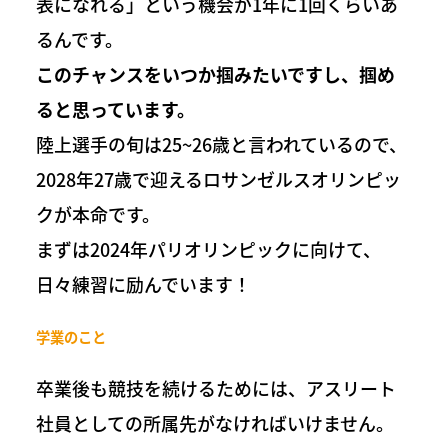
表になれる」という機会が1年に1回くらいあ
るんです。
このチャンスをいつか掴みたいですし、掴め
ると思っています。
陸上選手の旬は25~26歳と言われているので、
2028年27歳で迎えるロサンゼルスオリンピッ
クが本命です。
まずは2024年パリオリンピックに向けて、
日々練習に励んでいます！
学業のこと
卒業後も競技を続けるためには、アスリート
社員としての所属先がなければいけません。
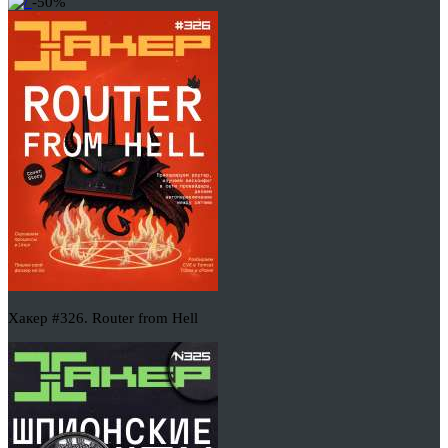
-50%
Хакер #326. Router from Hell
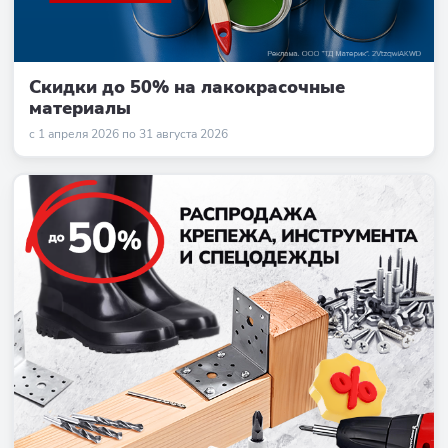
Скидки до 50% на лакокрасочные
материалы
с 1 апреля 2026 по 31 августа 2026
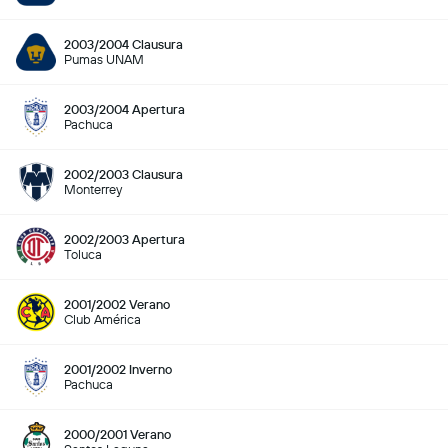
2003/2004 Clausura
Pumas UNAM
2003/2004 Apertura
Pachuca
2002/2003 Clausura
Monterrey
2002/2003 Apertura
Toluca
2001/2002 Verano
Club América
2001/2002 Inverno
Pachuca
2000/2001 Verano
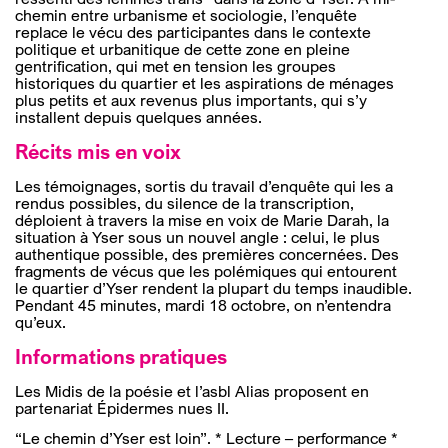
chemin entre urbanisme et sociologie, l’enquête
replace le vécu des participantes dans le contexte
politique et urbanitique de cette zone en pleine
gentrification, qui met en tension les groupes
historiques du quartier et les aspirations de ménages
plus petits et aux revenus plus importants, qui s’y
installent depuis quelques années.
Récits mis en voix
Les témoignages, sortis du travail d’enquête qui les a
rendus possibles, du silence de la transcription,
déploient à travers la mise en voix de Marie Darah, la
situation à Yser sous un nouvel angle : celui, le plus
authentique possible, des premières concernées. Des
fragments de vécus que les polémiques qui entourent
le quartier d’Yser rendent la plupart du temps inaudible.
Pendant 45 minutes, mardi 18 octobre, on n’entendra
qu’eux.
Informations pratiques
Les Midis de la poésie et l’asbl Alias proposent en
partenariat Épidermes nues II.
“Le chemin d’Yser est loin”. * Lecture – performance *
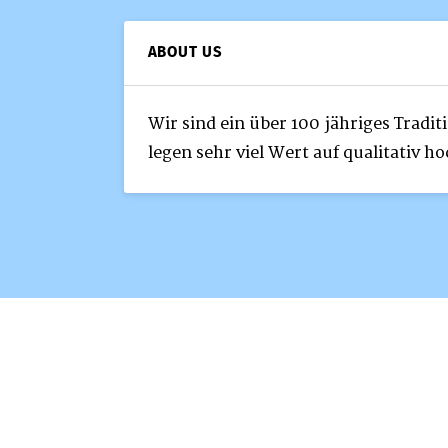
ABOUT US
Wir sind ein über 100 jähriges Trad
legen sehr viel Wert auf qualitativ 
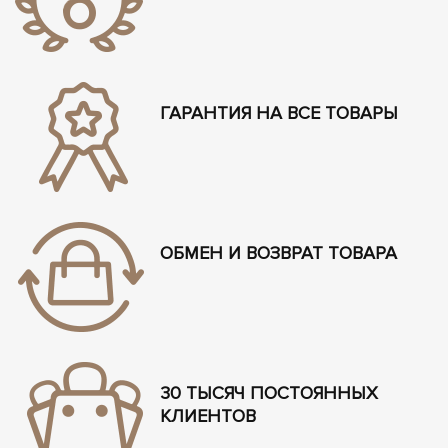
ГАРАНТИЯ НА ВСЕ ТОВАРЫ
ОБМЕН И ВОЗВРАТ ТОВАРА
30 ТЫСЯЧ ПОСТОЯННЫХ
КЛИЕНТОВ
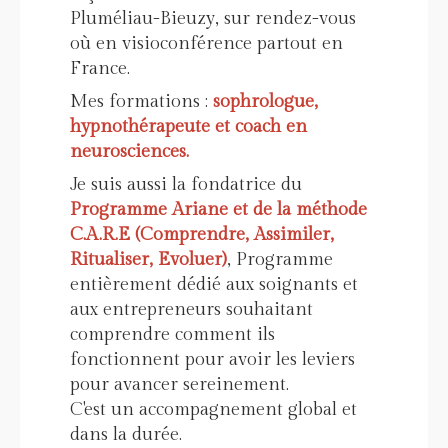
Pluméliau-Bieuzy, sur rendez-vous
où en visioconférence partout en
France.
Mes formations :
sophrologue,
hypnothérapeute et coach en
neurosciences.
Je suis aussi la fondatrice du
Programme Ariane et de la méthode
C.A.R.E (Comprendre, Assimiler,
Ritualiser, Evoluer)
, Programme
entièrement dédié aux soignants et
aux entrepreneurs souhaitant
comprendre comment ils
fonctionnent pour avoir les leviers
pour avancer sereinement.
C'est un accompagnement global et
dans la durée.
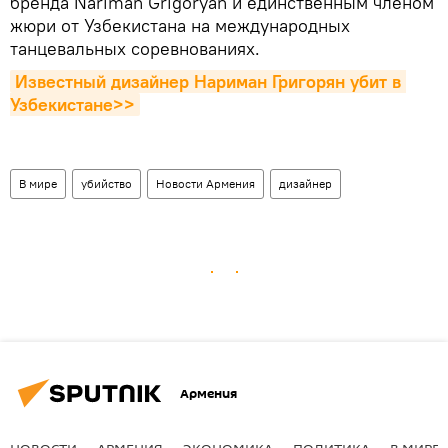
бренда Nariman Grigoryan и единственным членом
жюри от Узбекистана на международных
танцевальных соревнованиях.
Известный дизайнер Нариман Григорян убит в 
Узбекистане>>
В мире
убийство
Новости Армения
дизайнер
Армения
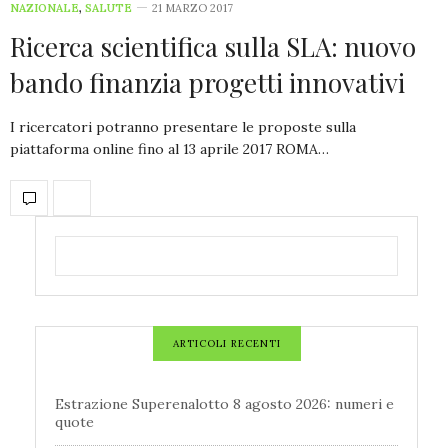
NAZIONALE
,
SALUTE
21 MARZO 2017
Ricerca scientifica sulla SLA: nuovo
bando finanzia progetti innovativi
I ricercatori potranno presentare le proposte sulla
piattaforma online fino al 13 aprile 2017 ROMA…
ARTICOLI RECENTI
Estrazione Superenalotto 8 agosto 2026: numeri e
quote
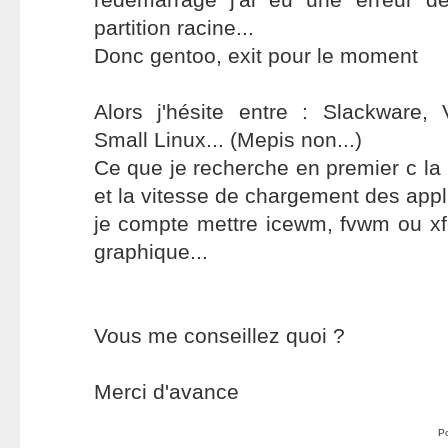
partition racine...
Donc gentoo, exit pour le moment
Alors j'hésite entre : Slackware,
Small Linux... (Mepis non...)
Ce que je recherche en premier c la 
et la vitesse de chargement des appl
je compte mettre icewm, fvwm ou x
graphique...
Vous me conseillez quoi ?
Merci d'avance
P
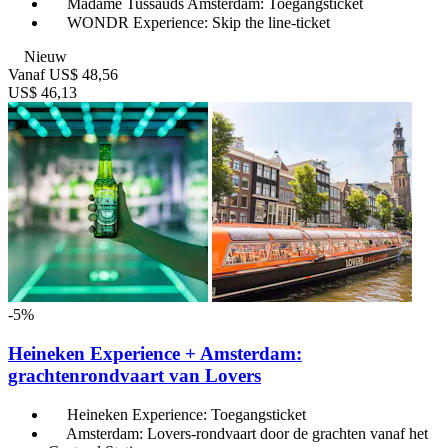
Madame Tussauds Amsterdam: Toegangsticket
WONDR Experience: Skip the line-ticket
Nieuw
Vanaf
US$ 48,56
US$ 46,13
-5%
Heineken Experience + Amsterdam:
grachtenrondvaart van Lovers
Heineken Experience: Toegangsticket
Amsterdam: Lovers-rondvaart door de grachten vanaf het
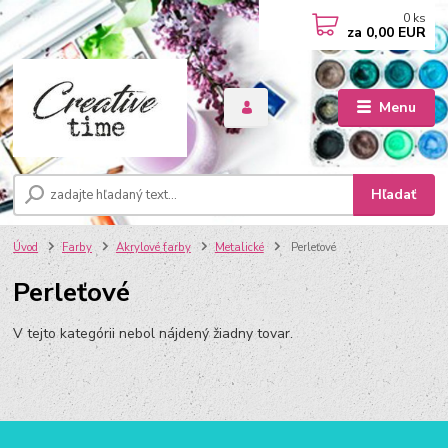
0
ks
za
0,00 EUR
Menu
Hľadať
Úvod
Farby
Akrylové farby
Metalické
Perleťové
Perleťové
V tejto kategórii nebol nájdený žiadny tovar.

_ _ _

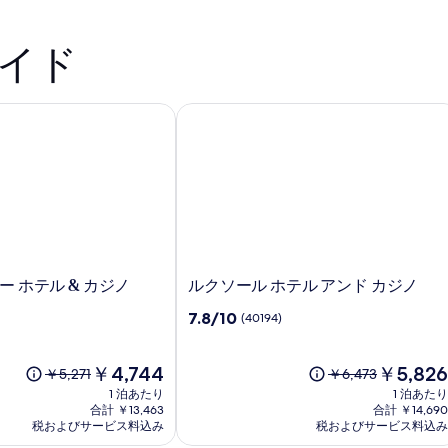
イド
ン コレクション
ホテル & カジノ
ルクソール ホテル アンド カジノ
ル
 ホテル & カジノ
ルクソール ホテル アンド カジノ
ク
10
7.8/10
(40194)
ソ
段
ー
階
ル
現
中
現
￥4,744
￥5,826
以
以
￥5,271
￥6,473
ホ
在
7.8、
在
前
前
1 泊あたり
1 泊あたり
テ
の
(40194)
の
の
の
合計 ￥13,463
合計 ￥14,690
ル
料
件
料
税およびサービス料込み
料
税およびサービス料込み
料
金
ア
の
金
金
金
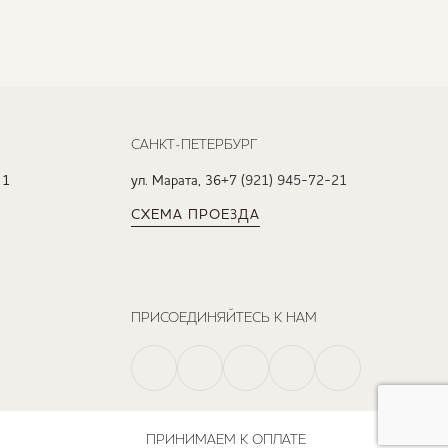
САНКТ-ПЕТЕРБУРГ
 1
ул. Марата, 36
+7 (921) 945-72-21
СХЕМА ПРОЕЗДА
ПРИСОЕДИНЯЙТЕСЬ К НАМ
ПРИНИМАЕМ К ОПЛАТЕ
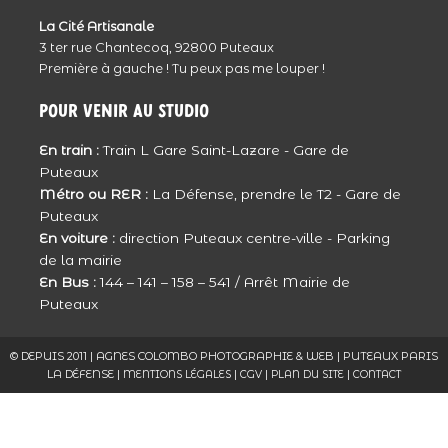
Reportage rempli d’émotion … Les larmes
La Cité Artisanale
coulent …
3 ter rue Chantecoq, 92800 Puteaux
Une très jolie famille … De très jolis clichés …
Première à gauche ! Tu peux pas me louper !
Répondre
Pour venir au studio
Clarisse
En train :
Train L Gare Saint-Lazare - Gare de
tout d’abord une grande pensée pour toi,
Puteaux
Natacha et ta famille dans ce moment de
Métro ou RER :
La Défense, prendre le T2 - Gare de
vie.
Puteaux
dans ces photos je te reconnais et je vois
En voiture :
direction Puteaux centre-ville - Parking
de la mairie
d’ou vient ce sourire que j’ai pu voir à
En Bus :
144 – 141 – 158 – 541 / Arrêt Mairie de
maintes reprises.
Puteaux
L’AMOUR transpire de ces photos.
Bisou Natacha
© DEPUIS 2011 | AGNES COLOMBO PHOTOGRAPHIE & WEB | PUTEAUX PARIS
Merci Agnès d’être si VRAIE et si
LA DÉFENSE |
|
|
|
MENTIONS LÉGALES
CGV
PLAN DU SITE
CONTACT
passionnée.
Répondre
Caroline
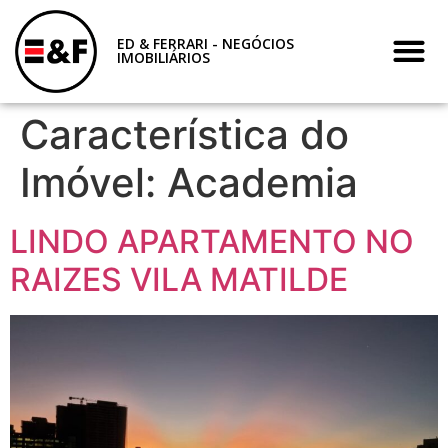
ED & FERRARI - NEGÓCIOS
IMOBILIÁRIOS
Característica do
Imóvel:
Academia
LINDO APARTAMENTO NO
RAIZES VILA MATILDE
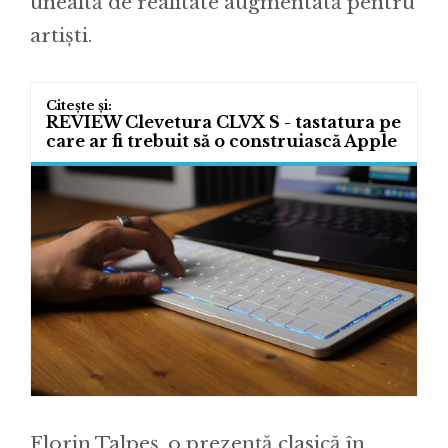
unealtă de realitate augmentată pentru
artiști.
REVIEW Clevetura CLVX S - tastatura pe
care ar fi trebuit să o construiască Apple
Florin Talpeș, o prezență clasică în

_ _ _

● **Your task**
Look above for the line with "表になれる」という機会が1年に1回くらいあ" and the line with "plus petits et", then copy them and all lines in between exactly as written, and only those, without any pictures.

● **Final answer**
表になれる」という機会が1年に1回くらいあ
るんです。
このチャンスをいつか掴みたいですし、掴め
ると思っています。
陸上選手の旬は25~26歳と言われているので、
2028年27歳で迎えるロサンゼルスオリンピッ
クが本命です。
まずは2024年パリオリンピックに向けて、
日々練習に励んでいます！
学業のこと
卒業後も競技を続けるためには、アスリート
社員としての所属先がなければいけません。
-50%
Хакер #326. Router from Hell
Скидки до 50% на лакокрасочные
материалы
с 1 апреля 2026 по 31 августа 2026
2003/2004 Clausura
Pumas UNAM
2003/2004 Apertura
Pachuca
2002/2003 Clausura
Monterrey
2002/2003 Apertura
Toluca
2001/2002 Verano
Club América
2001/2002 Inverno
Pachuca
2000/2001 Verano
chemin entre urbanisme et sociologie, l’enquête
replace le vécu des participantes dans le contexte
politique et urbanitique de cette zone en pleine
gentrification, qui met en tension les groupes
historiques du quartier et les aspirations de ménages
plus petits et aux revenus plus importants, qui s’y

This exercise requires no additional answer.